You know something's gone viral when it starts as a video monologue and then ends up running as a text column in The New York Post. That's the case with the above Craig Ferguson diatribe about how first, the advertising industry, and then, the media industy, created a culture of youth, on the belief that if they hooked people young, they'd be brand loyalists forever.
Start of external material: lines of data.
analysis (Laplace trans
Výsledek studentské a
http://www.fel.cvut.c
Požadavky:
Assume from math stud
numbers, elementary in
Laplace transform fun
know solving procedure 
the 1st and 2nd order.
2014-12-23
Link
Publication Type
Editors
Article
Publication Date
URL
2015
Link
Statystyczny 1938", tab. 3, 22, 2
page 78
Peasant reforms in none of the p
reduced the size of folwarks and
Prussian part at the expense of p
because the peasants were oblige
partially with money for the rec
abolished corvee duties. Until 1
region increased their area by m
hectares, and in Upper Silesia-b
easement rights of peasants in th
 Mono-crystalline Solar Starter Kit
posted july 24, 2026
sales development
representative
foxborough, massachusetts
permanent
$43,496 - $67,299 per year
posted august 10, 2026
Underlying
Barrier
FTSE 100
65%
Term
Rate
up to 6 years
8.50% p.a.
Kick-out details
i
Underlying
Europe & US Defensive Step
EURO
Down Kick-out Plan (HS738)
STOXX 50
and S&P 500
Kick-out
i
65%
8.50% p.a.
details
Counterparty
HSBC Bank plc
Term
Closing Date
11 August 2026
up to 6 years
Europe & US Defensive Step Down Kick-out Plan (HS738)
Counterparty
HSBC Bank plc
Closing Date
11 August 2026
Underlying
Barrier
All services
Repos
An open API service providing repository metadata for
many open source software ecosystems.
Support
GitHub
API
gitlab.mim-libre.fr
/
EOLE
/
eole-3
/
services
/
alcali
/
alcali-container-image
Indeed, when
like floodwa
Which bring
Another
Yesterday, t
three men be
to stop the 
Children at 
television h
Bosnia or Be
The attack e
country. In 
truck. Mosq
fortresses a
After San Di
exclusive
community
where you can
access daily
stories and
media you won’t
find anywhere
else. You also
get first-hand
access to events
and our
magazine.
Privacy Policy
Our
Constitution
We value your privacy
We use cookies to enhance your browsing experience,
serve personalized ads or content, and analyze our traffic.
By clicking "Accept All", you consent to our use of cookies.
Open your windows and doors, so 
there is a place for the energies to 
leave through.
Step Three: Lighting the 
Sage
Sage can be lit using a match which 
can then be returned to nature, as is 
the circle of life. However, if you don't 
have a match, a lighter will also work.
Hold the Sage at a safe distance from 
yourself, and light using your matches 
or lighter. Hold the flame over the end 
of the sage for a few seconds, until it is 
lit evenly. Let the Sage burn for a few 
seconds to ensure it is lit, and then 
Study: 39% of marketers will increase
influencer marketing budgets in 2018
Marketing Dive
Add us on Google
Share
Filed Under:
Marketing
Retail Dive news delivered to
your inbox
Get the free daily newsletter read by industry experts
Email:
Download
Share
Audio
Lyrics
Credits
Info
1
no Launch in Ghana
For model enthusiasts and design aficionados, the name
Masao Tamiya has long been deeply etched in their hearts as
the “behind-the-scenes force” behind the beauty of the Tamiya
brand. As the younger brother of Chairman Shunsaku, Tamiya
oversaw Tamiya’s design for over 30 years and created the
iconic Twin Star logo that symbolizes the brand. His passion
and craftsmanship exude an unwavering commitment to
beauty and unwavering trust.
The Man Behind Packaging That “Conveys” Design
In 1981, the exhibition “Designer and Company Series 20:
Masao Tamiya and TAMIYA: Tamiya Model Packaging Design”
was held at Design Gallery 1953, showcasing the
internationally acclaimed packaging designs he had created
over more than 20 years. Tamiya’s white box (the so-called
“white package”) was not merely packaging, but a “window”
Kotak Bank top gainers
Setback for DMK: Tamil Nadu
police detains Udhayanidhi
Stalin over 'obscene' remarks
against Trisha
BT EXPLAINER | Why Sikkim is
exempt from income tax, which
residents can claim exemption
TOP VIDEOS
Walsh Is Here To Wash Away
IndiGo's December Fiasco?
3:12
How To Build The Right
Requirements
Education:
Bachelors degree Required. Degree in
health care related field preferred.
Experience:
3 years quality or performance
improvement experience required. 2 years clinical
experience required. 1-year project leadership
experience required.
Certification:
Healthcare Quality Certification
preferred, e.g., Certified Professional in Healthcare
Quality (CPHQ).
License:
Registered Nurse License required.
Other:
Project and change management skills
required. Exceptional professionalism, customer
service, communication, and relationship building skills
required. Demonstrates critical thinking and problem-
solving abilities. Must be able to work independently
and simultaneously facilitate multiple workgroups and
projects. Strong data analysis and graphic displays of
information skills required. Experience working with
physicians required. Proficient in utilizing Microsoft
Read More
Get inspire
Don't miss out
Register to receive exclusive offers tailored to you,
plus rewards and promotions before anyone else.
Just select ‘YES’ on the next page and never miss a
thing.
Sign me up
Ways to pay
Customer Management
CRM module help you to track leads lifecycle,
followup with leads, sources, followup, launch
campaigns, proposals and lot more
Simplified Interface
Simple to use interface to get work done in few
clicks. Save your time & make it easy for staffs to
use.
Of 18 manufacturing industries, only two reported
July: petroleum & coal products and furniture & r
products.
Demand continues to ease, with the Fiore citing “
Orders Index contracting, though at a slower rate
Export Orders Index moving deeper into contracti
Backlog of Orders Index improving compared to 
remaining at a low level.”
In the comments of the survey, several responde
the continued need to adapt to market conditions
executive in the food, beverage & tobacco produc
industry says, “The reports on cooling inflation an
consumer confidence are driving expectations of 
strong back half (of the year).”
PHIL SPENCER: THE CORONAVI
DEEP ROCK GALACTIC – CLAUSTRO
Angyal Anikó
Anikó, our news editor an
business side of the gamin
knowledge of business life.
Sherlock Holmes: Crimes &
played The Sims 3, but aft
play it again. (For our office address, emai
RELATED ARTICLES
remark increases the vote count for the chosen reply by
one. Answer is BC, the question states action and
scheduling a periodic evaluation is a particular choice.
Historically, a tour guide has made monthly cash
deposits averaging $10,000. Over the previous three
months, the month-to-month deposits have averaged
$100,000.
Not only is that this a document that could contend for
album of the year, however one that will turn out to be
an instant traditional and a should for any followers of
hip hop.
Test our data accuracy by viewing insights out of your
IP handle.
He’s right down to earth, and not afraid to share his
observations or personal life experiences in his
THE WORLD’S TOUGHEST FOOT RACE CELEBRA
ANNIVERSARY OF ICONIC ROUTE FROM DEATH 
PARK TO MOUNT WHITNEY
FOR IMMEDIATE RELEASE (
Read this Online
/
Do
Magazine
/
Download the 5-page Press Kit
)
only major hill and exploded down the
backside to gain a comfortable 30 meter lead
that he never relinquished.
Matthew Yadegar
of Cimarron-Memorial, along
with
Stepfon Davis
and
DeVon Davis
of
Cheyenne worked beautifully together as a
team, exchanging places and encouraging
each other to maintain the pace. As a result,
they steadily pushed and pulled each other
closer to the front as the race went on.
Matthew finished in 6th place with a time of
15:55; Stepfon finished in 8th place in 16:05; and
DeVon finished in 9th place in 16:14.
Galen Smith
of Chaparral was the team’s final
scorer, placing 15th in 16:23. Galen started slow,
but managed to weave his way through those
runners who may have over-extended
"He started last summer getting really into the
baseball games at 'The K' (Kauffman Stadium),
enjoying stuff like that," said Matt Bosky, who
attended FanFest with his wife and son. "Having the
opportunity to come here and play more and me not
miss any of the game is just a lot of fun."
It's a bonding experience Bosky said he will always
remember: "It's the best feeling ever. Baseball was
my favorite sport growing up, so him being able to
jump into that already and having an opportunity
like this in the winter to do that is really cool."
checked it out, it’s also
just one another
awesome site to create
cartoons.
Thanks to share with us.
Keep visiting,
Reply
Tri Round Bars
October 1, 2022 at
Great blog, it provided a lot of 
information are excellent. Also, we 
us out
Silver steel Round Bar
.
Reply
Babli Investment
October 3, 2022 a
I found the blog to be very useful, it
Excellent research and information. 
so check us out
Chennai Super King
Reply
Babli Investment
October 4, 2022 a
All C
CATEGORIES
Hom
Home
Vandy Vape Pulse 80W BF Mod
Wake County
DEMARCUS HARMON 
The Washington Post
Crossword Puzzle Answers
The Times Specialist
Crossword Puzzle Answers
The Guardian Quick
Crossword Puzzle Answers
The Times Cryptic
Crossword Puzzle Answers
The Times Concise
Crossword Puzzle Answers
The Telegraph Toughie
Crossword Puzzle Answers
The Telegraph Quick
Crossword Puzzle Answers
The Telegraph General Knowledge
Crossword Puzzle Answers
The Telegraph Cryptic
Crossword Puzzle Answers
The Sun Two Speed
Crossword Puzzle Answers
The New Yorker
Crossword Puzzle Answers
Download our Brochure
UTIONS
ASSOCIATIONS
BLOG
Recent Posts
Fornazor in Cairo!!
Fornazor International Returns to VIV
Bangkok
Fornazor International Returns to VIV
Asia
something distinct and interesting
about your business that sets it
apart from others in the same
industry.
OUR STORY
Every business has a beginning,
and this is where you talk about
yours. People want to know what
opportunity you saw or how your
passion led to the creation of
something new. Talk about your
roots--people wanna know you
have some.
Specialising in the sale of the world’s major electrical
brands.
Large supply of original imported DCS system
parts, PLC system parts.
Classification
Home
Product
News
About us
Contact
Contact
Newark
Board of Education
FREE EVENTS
As it dovetails perfectly with a post I did recently on how freakin' insane it is that advertisers -- and therefore the media -- continue to point their efforts at the 18 to 49 demographic, or, on a day when they are thinking particularly out of the box, 25 to 54, I'm running it here.

Says Ferguson, who if you don't know is the host of CBS' "Late Late Show", which follows "The Late Show with David Letterman":

In the 1950s, late '50s, early '60s, a bunch of advertising guys got together on Madison Avenue and decided to try to sell products to younger people. "We should try to sell to younger people because then they will buy things their whole lives ... "

So they told the television companies, and the movie companies, and the record companies -- and everybody started targeting the youth. Because the youth was the place where you were going to be able to sell things.

What happened was, in a strange kind of quirk of fate, youth began to be celebrated by society. This was in a way that it had never been at any time in human history. What used to be celebrated was experience, and cleverness. But what became valuable was youth -- and the quality of youth was being a consumer.